En bis, on a droit à Chloris de Reynaldo Hahn, un délicat pastiche de musique baroque qui commence par une citation du célèbre aria de Bach (pour ceux qui seraient curieux de l'entendre, on peut la trouver sur Youtube chantée par P. Jaroussky), un pur moment de bonheur.

Quelques mots sur les interprètes: Stéphanie d'Oustrac a une belle présence en scène (l'habitude de l'opéra certainement). Elle dispose avec sa voix d'un superbe instrument d'une souplesse et d'une précision impressionantes. De la puissance, des aigus à volonté, mais aussi des pianissimos à couper le souffle. Une diction parfaite (on distingue chaque mot ce qui n'est pas si fréquent avec les voix féminines).

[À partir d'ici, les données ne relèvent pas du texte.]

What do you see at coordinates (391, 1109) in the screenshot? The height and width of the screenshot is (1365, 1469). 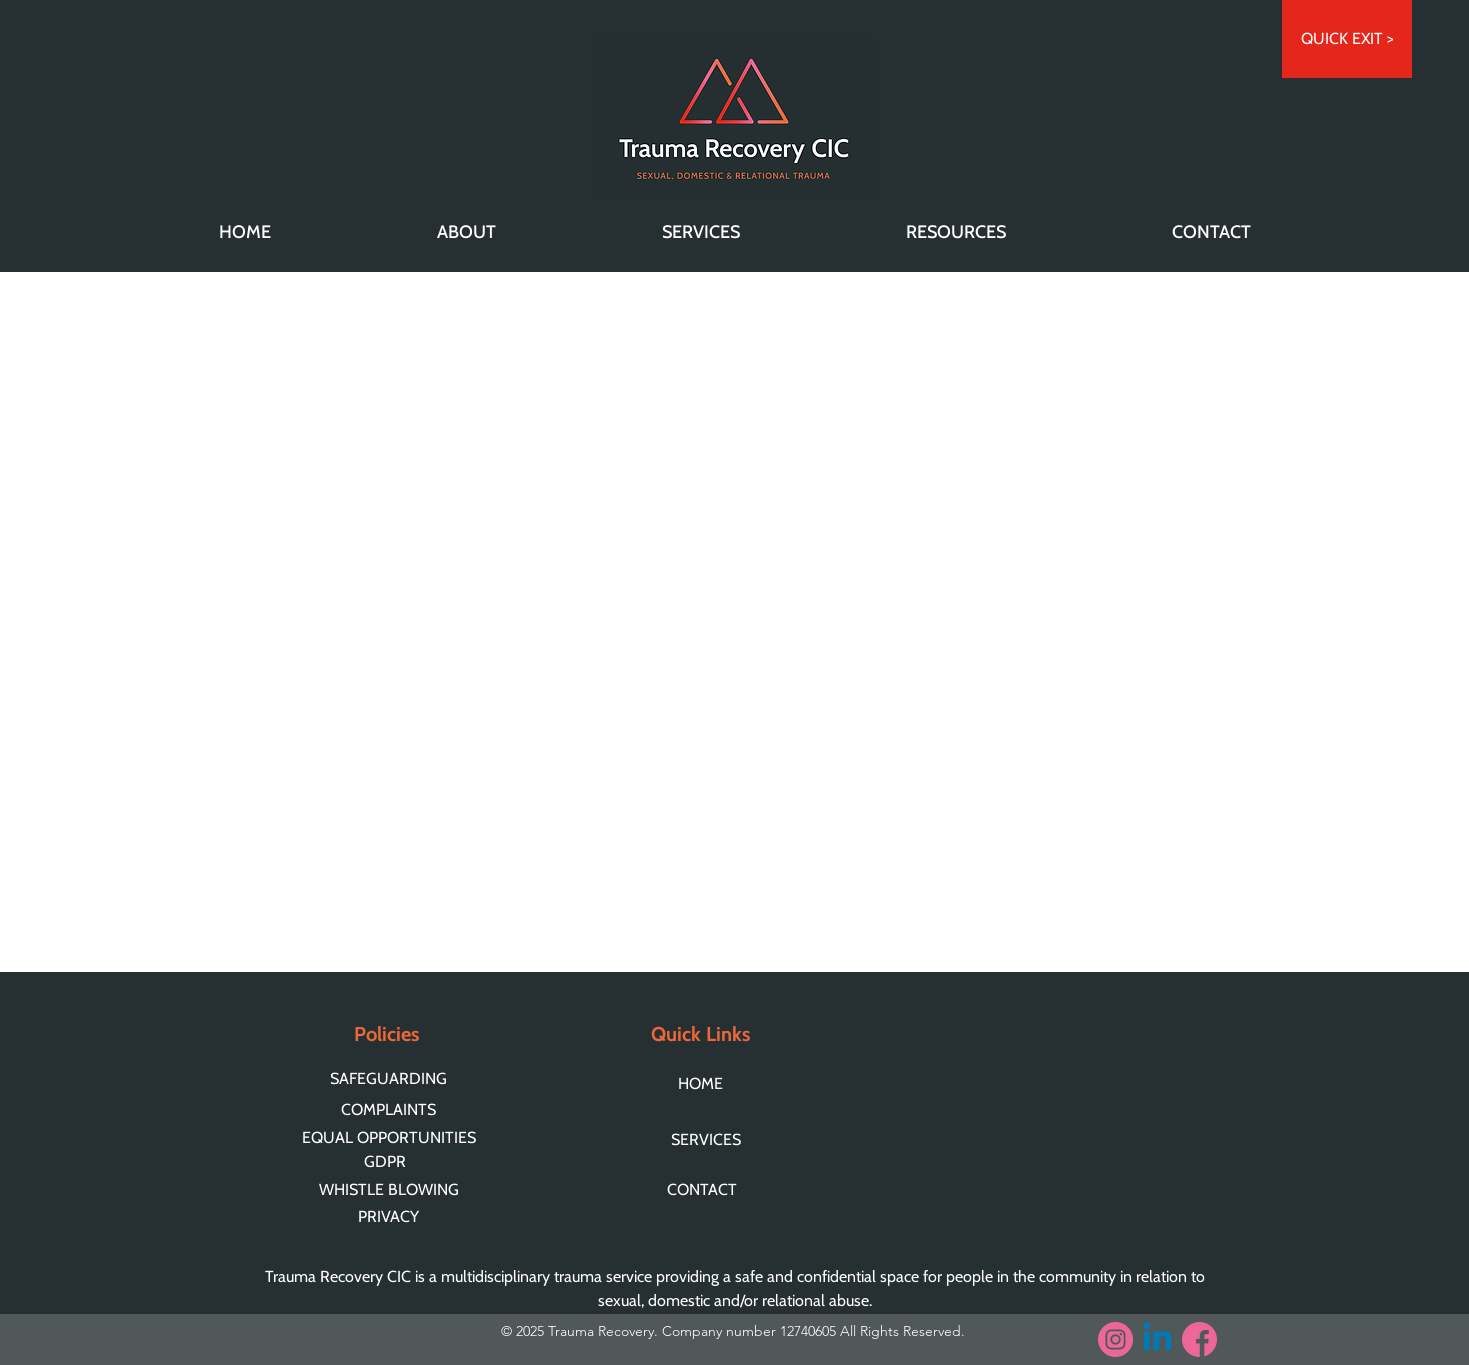 I see `[COMPLAINTS]` at bounding box center [391, 1109].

Le tout au service d'un sens dramatique consommé, qui raconte chaque mélodie comme une histoire avec son rythme, ses personnages, ses coups de théâtre. Quant au pianiste Pascal Jourdan, si la fantaisie n'est sans doute pas sa première qualité, il déroule sous les pieds de la mezzo un tapis sonore moelleux et l'enveloppe dans un délicat voile de gaze. Au final, ne chipotons pas, ces deux artistes nous ont offert un magnifique récital, comme on aimerait en entendre plus souvent.

Si la rupture annoncée dans le programme n'est guère perceptible dans cet instantané de la mélodie française en 1913, on y trouve les meilleures qualités de la musque française: le raffinement des harmonies, la délicatesse des couleurs, le soin apporté aux détails.